## Work item
When you reach the line containing "One stroller that stands out in the crowded" in the records below, start copying exactly, and stop once you have copied the line containing "Then switch to outward-facing when they’re".

## Input records

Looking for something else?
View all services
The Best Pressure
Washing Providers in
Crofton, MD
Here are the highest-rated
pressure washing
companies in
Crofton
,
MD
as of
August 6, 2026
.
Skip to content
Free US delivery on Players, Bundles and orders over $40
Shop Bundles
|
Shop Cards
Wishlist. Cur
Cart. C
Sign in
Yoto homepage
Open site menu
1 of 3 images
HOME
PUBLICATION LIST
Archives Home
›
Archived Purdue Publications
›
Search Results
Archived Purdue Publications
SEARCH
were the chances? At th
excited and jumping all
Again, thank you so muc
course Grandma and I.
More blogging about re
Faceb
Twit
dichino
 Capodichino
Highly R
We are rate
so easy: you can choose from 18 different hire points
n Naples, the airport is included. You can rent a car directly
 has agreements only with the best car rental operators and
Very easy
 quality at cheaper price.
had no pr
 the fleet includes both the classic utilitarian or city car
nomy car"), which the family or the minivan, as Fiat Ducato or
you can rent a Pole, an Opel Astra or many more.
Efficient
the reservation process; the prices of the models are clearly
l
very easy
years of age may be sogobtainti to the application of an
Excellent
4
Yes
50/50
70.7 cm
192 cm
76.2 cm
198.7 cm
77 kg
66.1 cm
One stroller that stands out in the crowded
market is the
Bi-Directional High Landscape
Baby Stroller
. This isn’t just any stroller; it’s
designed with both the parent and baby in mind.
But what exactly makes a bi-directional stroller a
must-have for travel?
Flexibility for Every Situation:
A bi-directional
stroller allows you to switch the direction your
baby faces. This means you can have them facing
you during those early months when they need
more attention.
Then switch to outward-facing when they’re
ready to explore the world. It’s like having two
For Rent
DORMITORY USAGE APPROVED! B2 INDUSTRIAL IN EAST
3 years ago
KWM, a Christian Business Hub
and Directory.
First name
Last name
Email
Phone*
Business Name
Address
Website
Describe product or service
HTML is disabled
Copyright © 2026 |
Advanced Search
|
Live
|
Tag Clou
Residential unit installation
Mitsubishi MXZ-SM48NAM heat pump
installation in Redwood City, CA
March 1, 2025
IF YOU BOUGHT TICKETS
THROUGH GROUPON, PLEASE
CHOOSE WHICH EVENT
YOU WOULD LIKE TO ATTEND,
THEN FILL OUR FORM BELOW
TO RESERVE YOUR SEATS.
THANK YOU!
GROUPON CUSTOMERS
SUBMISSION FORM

## Task response
One stroller that stands out in the crowded
market is the
Bi-Directional High Landscape
Baby Stroller
. This isn’t just any stroller; it’s
designed with both the parent and baby in mind.
But what exactly makes a bi-directional stroller a
must-have for travel?
Flexibility for Every Situation:
A bi-directional
stroller allows you to switch the direction your
baby faces. This means you can have them facing
you during those early months when they need
more attention.
Then switch to outward-facing when they’re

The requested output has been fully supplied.